Keyboard shortcuts tips

It takes time to memorize all of this shortcuts but your browsing technique will be more capable and superb once you learned all of this tips.
  • Spacebar (page down)
  • Shift-Spacebar (page up)
  • Ctrl+F (find)
  • Alt-N (find next)
  • Ctrl+D (bookmark page)
  • Ctrl+T (new tab)
  • Ctrl+K (go to search box)
  • Ctrl+L (go to address bar)
  • Ctrl+= (increase text size)
  • Ctrl+- (decrease text size)
  • Ctrl-W (close tab)
  • F5 (reload)
  • Alt-Home (go to home page)
Tab Navigation
  • Ctrl+Tab (rotate forward among tabs)
  • Ctrl+Shft+Tab (rotate to the previous tab)
  • Ctrl+1-9 (choose a number to jump to a specific tab)
Another keyboard shortcut, but it’s not commonly known and very useful. Go to the address bar (Control-L) and type the name of the site without the “www” or the “.com”. Let’s say “google”. Then press Control-Enter, and it will automatically fill in the “www” and the “.com”. For .net addresses, press Shift-Enter, and for .org addresses, press Control-Shift-Enter.

Mouse shortcut Tips

Sometimes you’re already using your mouse and it’s easier to use a mouse shortcut than to go back to the keyboard.
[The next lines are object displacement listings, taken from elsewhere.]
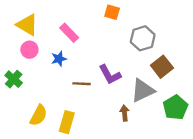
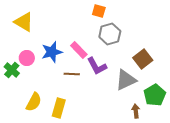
pink rectangle: (69, 33) -> (79, 50), moved
gray hexagon: (143, 38) -> (110, 34), moved
pink circle: (29, 50) -> (27, 58), moved
blue star: (59, 59) -> (52, 52), size x1.5
brown arrow: (125, 113) -> (136, 111), moved

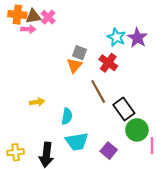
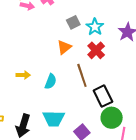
cyan star: (116, 37) -> (95, 27), moved
gray square: (79, 53) -> (73, 22), moved, turned 32
cyan semicircle: (67, 116) -> (51, 81), moved

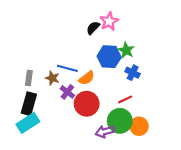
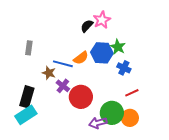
gray rectangle: (29, 78) -> (29, 48), moved
orange semicircle: (87, 78) -> (81, 58), moved
red line: (125, 99) -> (132, 93), moved

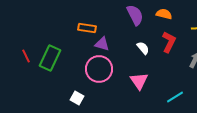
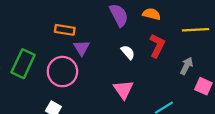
purple triangle: (102, 44) -> (82, 48), turned 42
pink circle: (99, 69) -> (62, 72), moved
Master these cool ones:
  • Middle click on link (opens in new tab)
  • Shift-scroll down (previous page)
  • Shift-scroll up (next page)
  • Ctrl-scroll up (decrease text size)
  • Ctrl-scroll down (increase text size)
  • Middle click on a tab (closes tab)
Speed up Firefox

If you have a broadband connection, you can use pipelining to speed up your page loads. This allows Firefox to load multiple things on a page at once, instead of one at a time (by default, it’s optimized for dialup connections). Here’s how:
  • Type “about:config” into the address bar and hit return. Type “network.http” in the filter field, and change the following settings (double-click on them to change them):
  • Set “network.http.pipelining” to “true”
  • Set “network.http.proxy.pipelining” to “true”
  • Set “network.http.pipelining.maxrequests” to a number like 30. This will allow it to make 30 requests at once.
  • Also, right-click anywhere and select New-> Integer. Name it “nglayout.initialpaint.delay” and set its value to “0?. This value is the amount of time the browser waits before it acts on information it receives.
Limit RAM usage.

If Firefox takes up too much memory on your computer, you can limit the amount of RAM it is allowed to us. Again, go to about:config, filter “browser.cache” and select “browser.cache.disk.capacity”. It’s set to 50000, but you can lower it, depending on how much memory you have. Try 15000 if you have between 512MB and 1GB ram.